Sabi
Sabi is a senior research fellow. In her job she conducts and supervises research, and supports other researchers in involving patients and members of the public in their research. She has been involving people in research for at least four years.
Sabi is a qualitative social scientist and, at the time of interview, was working for the one of the NIHR Collaborations for Leadership in Applied Health Research and Care (CLAHRC). She previously worked in nursing and clinical management and brings this experience to the applied health research she conducts.

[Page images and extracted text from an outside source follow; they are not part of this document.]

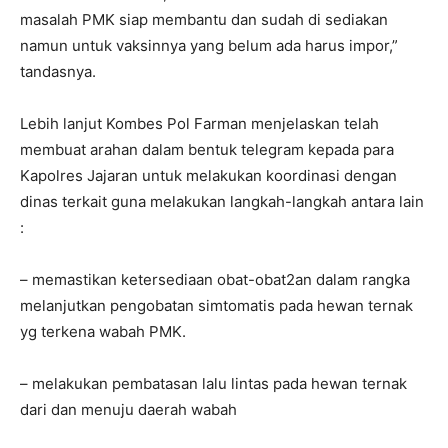
masalah PMK siap membantu dan sudah di sediakan
namun untuk vaksinnya yang belum ada harus impor,”
tandasnya.
Lebih lanjut Kombes Pol Farman menjelaskan telah
membuat arahan dalam bentuk telegram kepada para
Kapolres Jajaran untuk melakukan koordinasi dengan
dinas terkait guna melakukan langkah-langkah antara lain
:
– memastikan ketersediaan obat-obat2an dalam rangka
melanjutkan pengobatan simtomatis pada hewan ternak
yg terkena wabah PMK.
– melakukan pembatasan lalu lintas pada hewan ternak
dari dan menuju daerah wabah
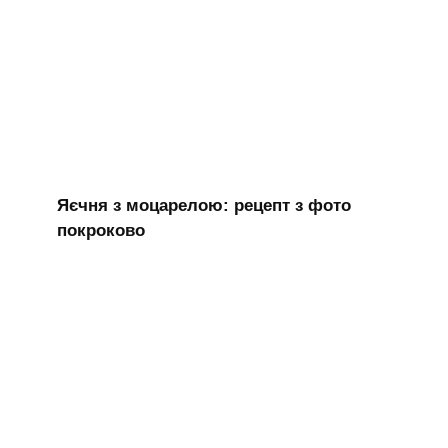
Яєчня з моцарелою: рецепт з фото
покроково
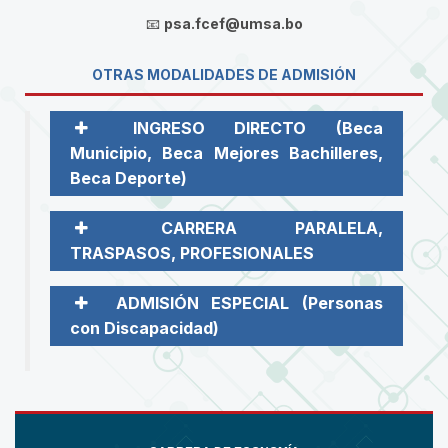
📧
psa.fcef@umsa.bo
OTRAS MODALIDADES DE ADMISIÓN
INGRESO DIRECTO (Beca
Municipio, Beca Mejores Bachilleres,
Beca Deporte)
CARRERA PARALELA,
TRASPASOS, PROFESIONALES
ADMISIÓN ESPECIAL (Personas
con Discapacidad)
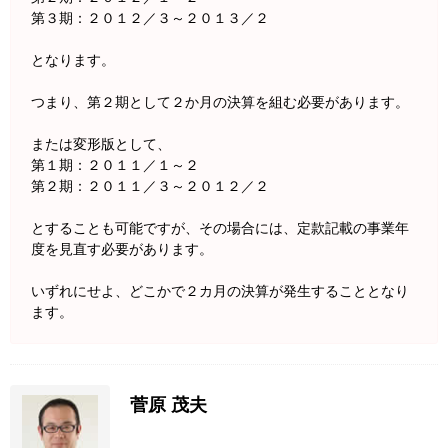
第３期：２０１２／３～２０１３／２
となります。
つまり、第２期として２か月の決算を組む必要があります。
または変形版として、
第１期：２０１１／１～２
第２期：２０１１／３～２０１２／２
とすることも可能ですが、その場合には、定款記載の事業年
度を見直す必要があります。
いずれにせよ、どこかで２カ月の決算が発生することとなり
ます。
菅原 茂夫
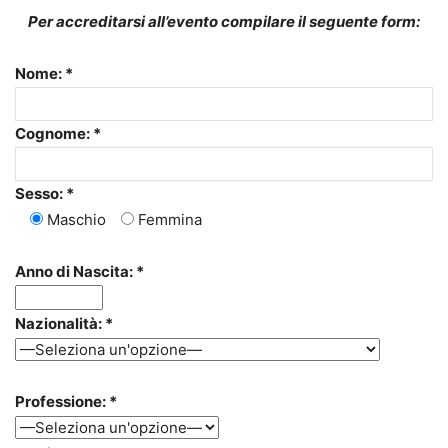
Per accreditarsi all’evento compilare il seguente form:
Nome: *
Cognome: *
Sesso: *
Maschio
Femmina
Anno di Nascita: *
Nazionalità: *
Professione: *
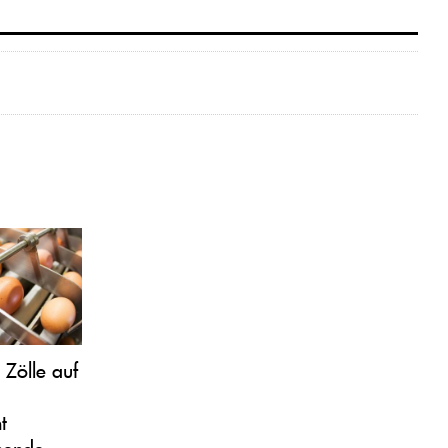
 Zölle auf
t
hende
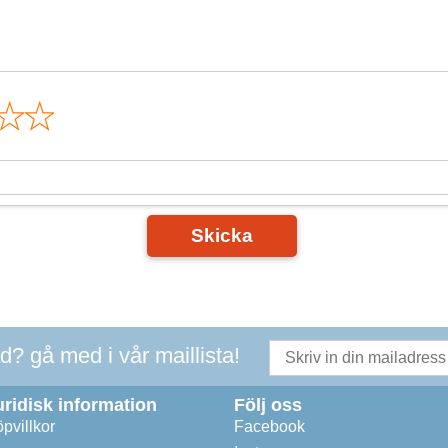
n
Skicka
ad? gå med i vår maillista!
uridisk information
Följ oss
pvillkor
Facebook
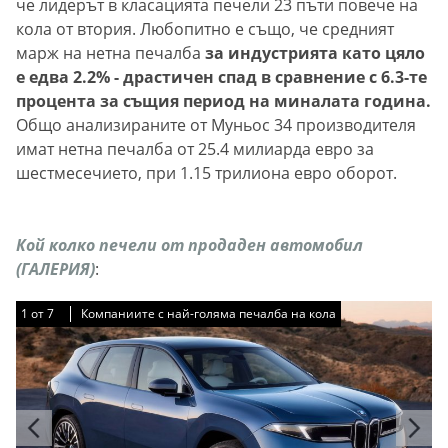
че лидерът в класацията печели 23 пъти повече на
кола от втория. Любопитно е също, че средният
марж на нетна печалба
за индустрията като цяло
е едва 2.2% - драстичен спад в сравнение с 6.3-те
процента за същия период на миналата година.
Общо анализираните от Муньос 34 производителя
имат нетна печалба от 25.4 милиарда евро за
шестмесечието, при 1.15 трилиона евро оборот.
Кой колко печели от продаден автомобил
(ГАЛЕРИЯ)
:
1
1
1
1
1
1
1
от
от
от
от
от
от
от
7
7
7
7
7
7
7
Компаниите с най-голяма печалба на кола
Компаниите с най-голяма печалба на кола
Компаниите с най-голяма печалба на кола
Компаниите с най-голяма печалба на кола
Компаниите с най-голяма печалба на кола
Компаниите с най-голяма печалба на кола
Компаниите с най-голяма печалба на кола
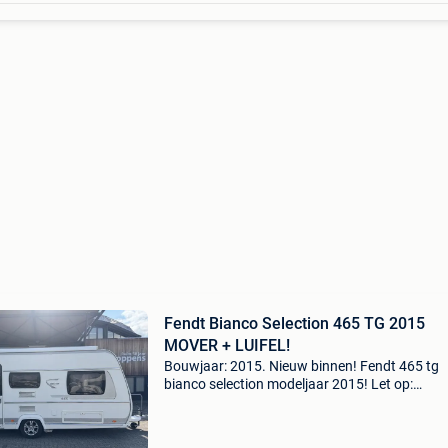
Fendt Bianco Selection 465 TG 2015
MOVER + LUIFEL!
Bouwjaar: 2015. Nieuw binnen! Fendt 465 tg
bianco selection modeljaar 2015! Let op:
leeggewicht excl. Accesoires deze zeer popula
goed ingedeelde caravan is onder meer voorzi
van de volgende..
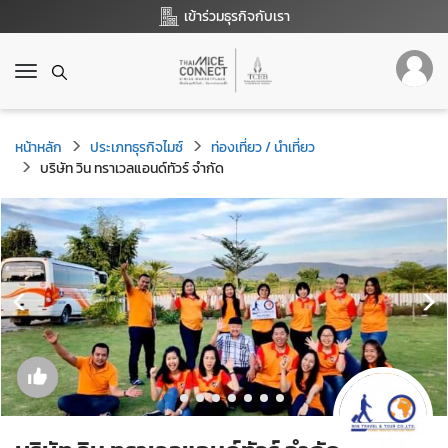
เข้าร่วมธุรกิจกับเรา
T
o
g
g
หน้าหลัก
ประเภทธุรกิจไมซ์
ท่องเที่ยว / นำเที่ยว
l
บริษัท วิน ทราเวลแอนด์ทัวร์ จำกัด
e
n
a
v
i
g
a
t
i
o
n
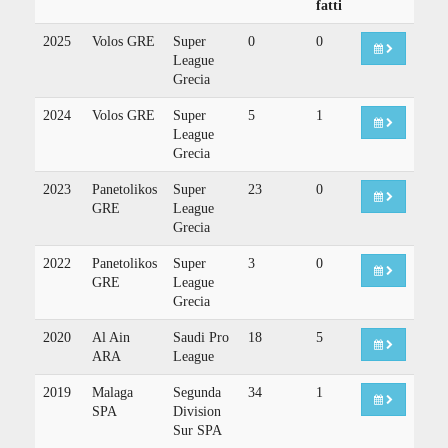
fatti
2025
Volos GRE
Super
0
0
League
Grecia
2024
Volos GRE
Super
5
1
League
Grecia
2023
Panetolikos
Super
23
0
GRE
League
Grecia
2022
Panetolikos
Super
3
0
GRE
League
Grecia
2020
Al Ain
Saudi Pro
18
5
ARA
League
2019
Malaga
Segunda
34
1
SPA
Division
Sur SPA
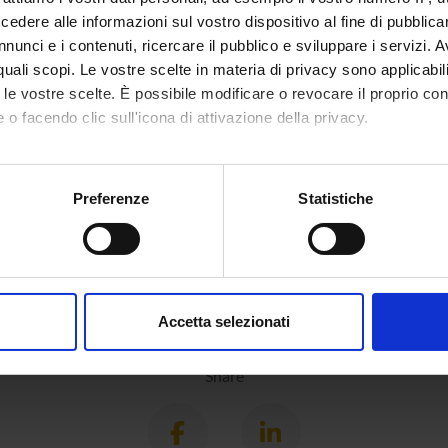
dere alle informazioni sul vostro dispositivo al fine di pubblica
nunci e i contenuti, ricercare il pubblico e sviluppare i servizi. A
r quali scopi. Le vostre scelte in materia di privacy sono applicabi
to le vostre scelte. È possibile modificare o revocare il proprio 
 o facendo clic sull'icona di attivazione della privacy.
mo anche:
oni sulla tua posizione geografica, con un'approssimazione di qu
Preferenze
Statistiche
spositivo, scansionandolo attivamente alla ricerca di caratteristich
aborati i tuoi dati personali e imposta le tue preferenze nella
s
consenso in qualsiasi momento dalla Dichiarazione sui cookie.
Accetta selezionati
nalizzare contenuti ed annunci, per fornire funzionalità dei socia
inoltre informazioni sul modo in cui utilizzi il nostro sito con i n
Share
icità e social media, i quali potrebbero combinarle con altre inform
lizzo dei loro servizi.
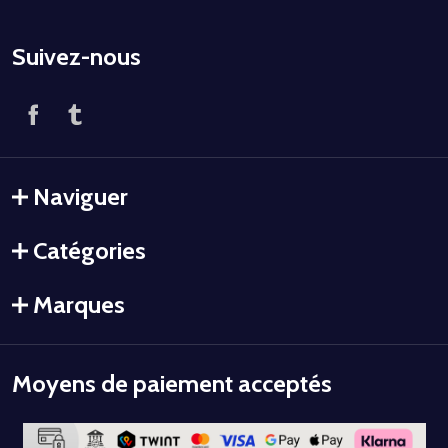
Suivez-nous
Naviguer
Catégories
Marques
Moyens de paiement acceptés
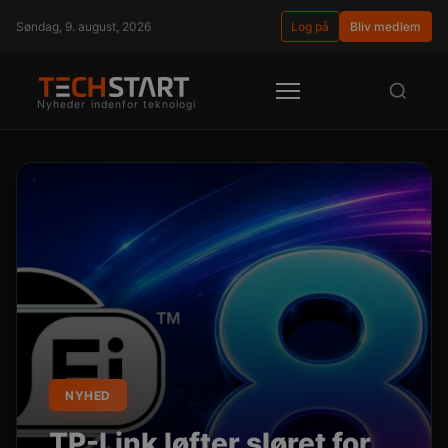
Søndag, 9. august, 2026
Log på
Bliv medlem
Nyheder indenfor teknologi
NYHED
TP-Link løfter sløret for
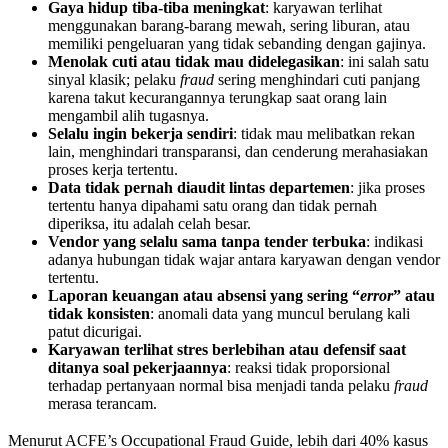
Gaya hidup tiba-tiba meningkat
: karyawan terlihat
menggunakan barang-barang mewah, sering liburan, atau
memiliki pengeluaran yang tidak sebanding dengan gajinya.
Menolak cuti atau tidak mau didelegasikan
: ini salah satu
sinyal klasik; pelaku
fraud
sering menghindari cuti panjang
karena takut kecurangannya terungkap saat orang lain
mengambil alih tugasnya.
Selalu ingin bekerja sendiri
: tidak mau melibatkan rekan
lain, menghindari transparansi, dan cenderung merahasiakan
proses kerja tertentu.
Data tidak pernah diaudit lintas departemen
: jika proses
tertentu hanya dipahami satu orang dan tidak pernah
diperiksa, itu adalah celah besar.
Vendor yang selalu sama tanpa tender terbuka
: indikasi
adanya hubungan tidak wajar antara karyawan dengan vendor
tertentu.
Laporan keuangan atau absensi yang sering “
error
” atau
tidak konsisten
: anomali data yang muncul berulang kali
patut dicurigai.
Karyawan terlihat stres berlebihan atau defensif saat
ditanya soal pekerjaannya
: reaksi tidak proporsional
terhadap pertanyaan normal bisa menjadi tanda pelaku
fraud
merasa terancam.
Menurut ACFE’s Occupational Fraud Guide, lebih dari 40% kasus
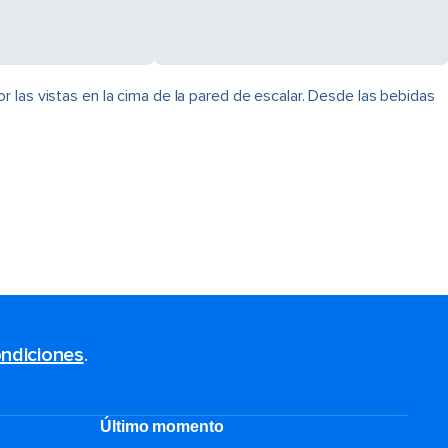
 las vistas en la cima de la pared de escalar. Desde las bebidas
ndiciones
.
Último momento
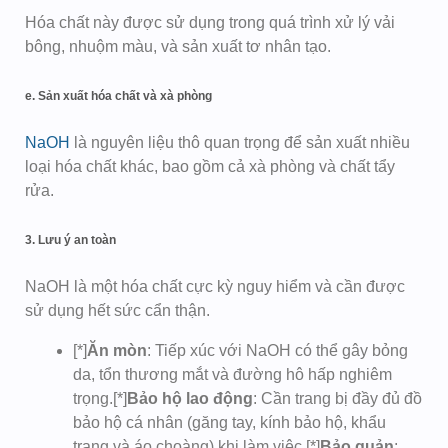
Hóa chất này được sử dụng trong quá trình xử lý vải
bông, nhuộm màu, và sản xuất tơ nhân tạo.
e. Sản xuất hóa chất và xà phòng
NaOH
là nguyên liệu thô quan trọng để sản xuất nhiều
loại hóa chất khác, bao gồm cả xà phòng và chất tẩy
rửa.
3. Lưu ý an toàn
NaOH là một hóa chất cực kỳ nguy hiểm và cần được
sử dụng hết sức cẩn thận.
[*]
Ăn mòn
: Tiếp xúc với NaOH có thể gây bỏng
da, tổn thương mắt và đường hô hấp nghiêm
trọng.[*]
Bảo hộ lao động
: Cần trang bị đầy đủ đồ
bảo hộ cá nhân (găng tay, kính bảo hộ, khẩu
trang và áo choàng) khi làm việc.[*]
Bảo quản
:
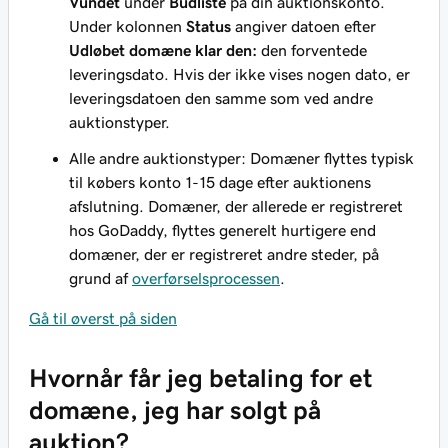
Vundet
under
Budliste
på din auktionskonto.
Under kolonnen
Status
angiver datoen efter
Udløbet domæne klar den:
den forventede
leveringsdato. Hvis der ikke vises nogen dato, er
leveringsdatoen den samme som ved andre
auktionstyper.
Alle andre auktionstyper: Domæner flyttes typisk
til købers konto 1-15 dage efter auktionens
afslutning. Domæner, der allerede er registreret
hos GoDaddy, flyttes generelt hurtigere end
domæner, der er registreret andre steder, på
grund af
overførselsprocessen
.
Gå til øverst på siden
Hvornår får jeg betaling for et
domæne, jeg har solgt på
auktion?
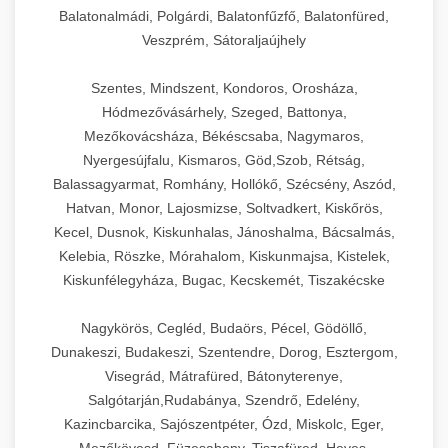
Balatonalmádi, Polgárdi, Balatonfűzfő, Balatonfüred,
Veszprém, Sátoraljaújhely
Szentes, Mindszent, Kondoros, Orosháza,
Hódmezővásárhely, Szeged, Battonya,
Mezőkovácsháza, Békéscsaba, Nagymaros,
Nyergesújfalu, Kismaros, Göd,Szob, Rétság,
Balassagyarmat, Romhány, Hollókő, Szécsény, Aszód,
Hatvan, Monor, Lajosmizse, Soltvadkert, Kiskőrös,
Kecel, Dusnok, Kiskunhalas, Jánoshalma, Bácsalmás,
Kelebia, Röszke, Mórahalom, Kiskunmajsa, Kistelek,
Kiskunfélegyháza, Bugac, Kecskemét, Tiszakécske
Nagykörös, Cegléd, Budaörs, Pécel, Gödöllő,
Dunakeszi, Budakeszi, Szentendre, Dorog, Esztergom,
Visegrád, Mátrafüred, Bátonyterenye,
Salgótarján,Rudabánya, Szendrő, Edelény,
Kazincbarcika, Sajószentpéter, Ózd, Miskolc, Eger,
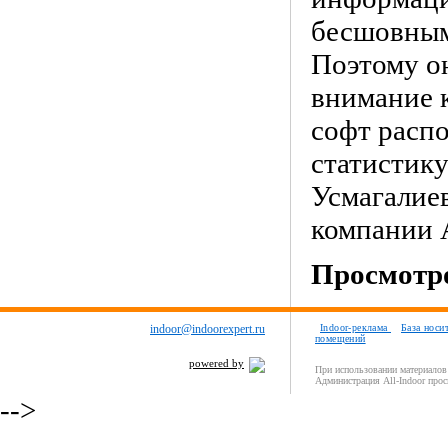
бесшовным
Поэтому он
внимание к
софт расп
статистику
Усмагалиев
компании A
Просмотро
indoor@indoorexpert.ru
Indoor-реклама
База носи
помещений
powered by
При использовании материалов 
Администрация All-Indoor прос
-->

In her role, Sabi leads patient and public involvement (PPI) for the NIHR CLAHRC and Research Design Service, supporting other researchers who aren’t familiar with how to involve people. She described involvement as a way of thinking about research, but not valorising particular methods. Handbooks and checklists are a good starting point, but researchers need to think carefully about how they want to embed PPI in their research. She described it as an attitude of mind [that] needs to be supported by high quality resources and good practical advice’.
When they’re thinking about involvement, Sabi said researchers should have a clear idea about what they want to get from it. She said it has to operate on several levels and that it’s not appropriate to give the responsibility for the project’s involvement strategy to the most junior member of the team. She suggested some of the skills researchers may need to involve people include creativity, a good understanding of the literature, a sense of empathy towards the people you’re researching with, the ability to communicate complex information in an easy-understand way, and to help people to think in different ways, giving them space and time and not rushing them or making judgements too quickly.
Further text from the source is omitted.